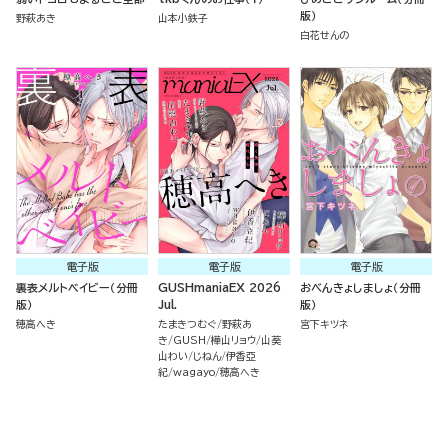
版）
野萩あき
山本小鉄子
白花せんの
電子版
電子版
電子版
裏表メルトベイビー（分冊
GUSHmaniaEX 2026
おべんきょしましょ（分冊
版）
Jul.
版）
穂高へき
たまきつむぐ
野萩あ
宮下キツネ
き
GUSH
樺山リョウ
山葵
山わい
じねん
伊香亞
紀
wagayo
穂高へき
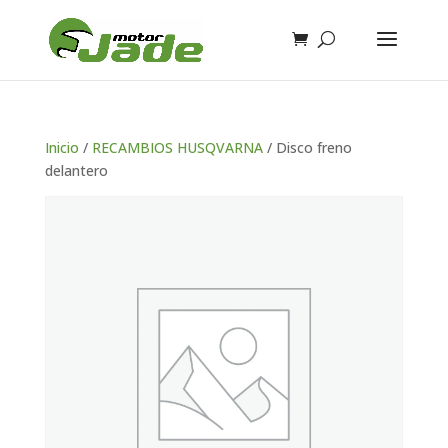
Inicio
/
RECAMBIOS HUSQVARNA
/ Disco freno
delantero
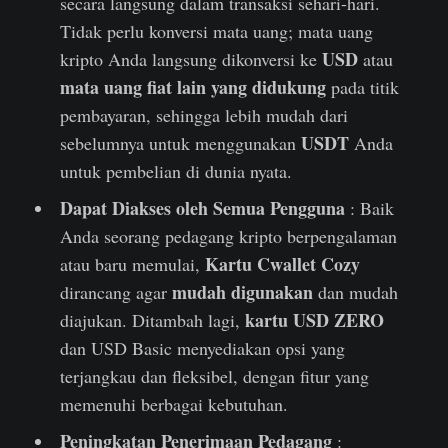
secara langsung dalam transaksi sehari-hari.
Tidak perlu konversi mata uang; mata uang
USD
kripto Anda langsung dikonversi ke
atau
mata uang fiat lain yang didukung
pada titik
pembayaran, sehingga lebih mudah dari
USDT
sebelumnya untuk menggunakan
Anda
untuk pembelian di dunia nyata.
Dapat Diakses oleh Semua Pengguna
: Baik
Anda seorang pedagang kripto berpengalaman
Kartu Cwallet Cozy
atau baru memulai,
mudah digunakan
dirancang agar
dan mudah
kartu
USD ZERO
diajukan. Ditambah lagi,
dan USD Basic menyediakan opsi yang
terjangkau dan fleksibel, dengan fitur yang
memenuhi berbagai kebutuhan.
Peningkatan Penerimaan Pedagang
:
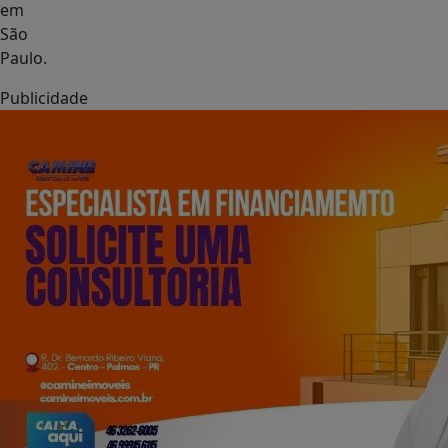
em
São
Paulo.
Publicidade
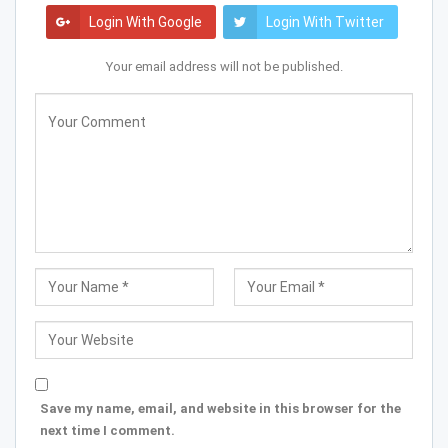
Login With Google
Login With Twitter
Your email address will not be published.
Save my name, email, and website in this browser for the
next time I comment.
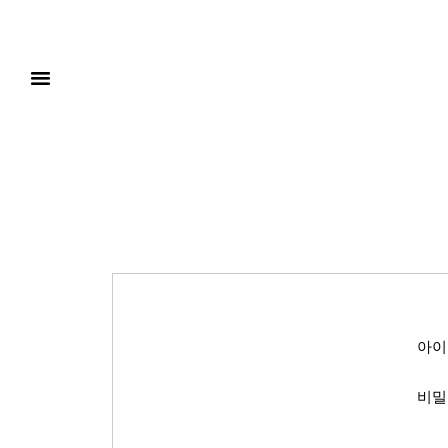
아이
비밀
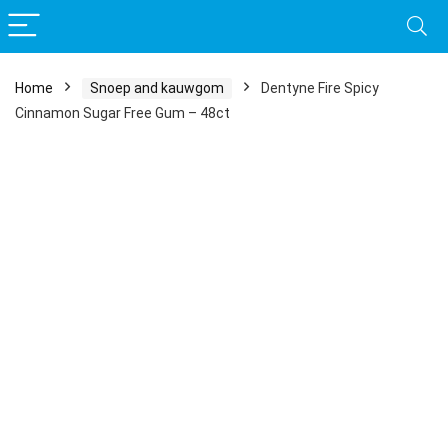
Home
Snoep and kauwgom
Dentyne Fire Spicy
Cinnamon Sugar Free Gum – 48ct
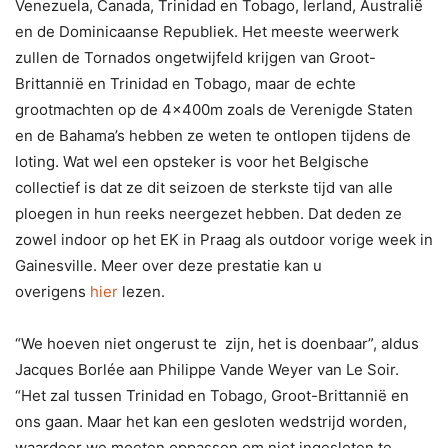
Venezuela, Canada, Trinidad en Tobago, Ierland, Australië
en de Dominicaanse Republiek. Het meeste weerwerk
zullen de Tornados ongetwijfeld krijgen van Groot-
Brittannië en Trinidad en Tobago, maar de echte
grootmachten op de 4x400m zoals de Verenigde Staten
en de Bahama’s hebben ze weten te ontlopen tijdens de
loting. Wat wel een opsteker is voor het Belgische
collectief is dat ze dit seizoen de sterkste tijd van alle
ploegen in hun reeks neergezet hebben. Dat deden ze
zowel indoor op het EK in Praag als outdoor vorige week in
Gainesville. Meer over deze prestatie kan u
overigens
hier
lezen.
“We hoeven niet ongerust te zijn, het is doenbaar”, aldus
Jacques Borlée aan Philippe Vande Weyer van Le Soir.
“Het zal tussen Trinidad en Tobago, Groot-Brittannië en
ons gaan. Maar het kan een gesloten wedstrijd worden,
waardoor we moeten oppassen om niet ingesloten te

*What the exercise asks:*
Show the lines of the entries that include the string "mata", copying each in full.

*Solution for this task:*
Tidak perlu konversi mata uang; mata uang
mata uang fiat lain yang didukung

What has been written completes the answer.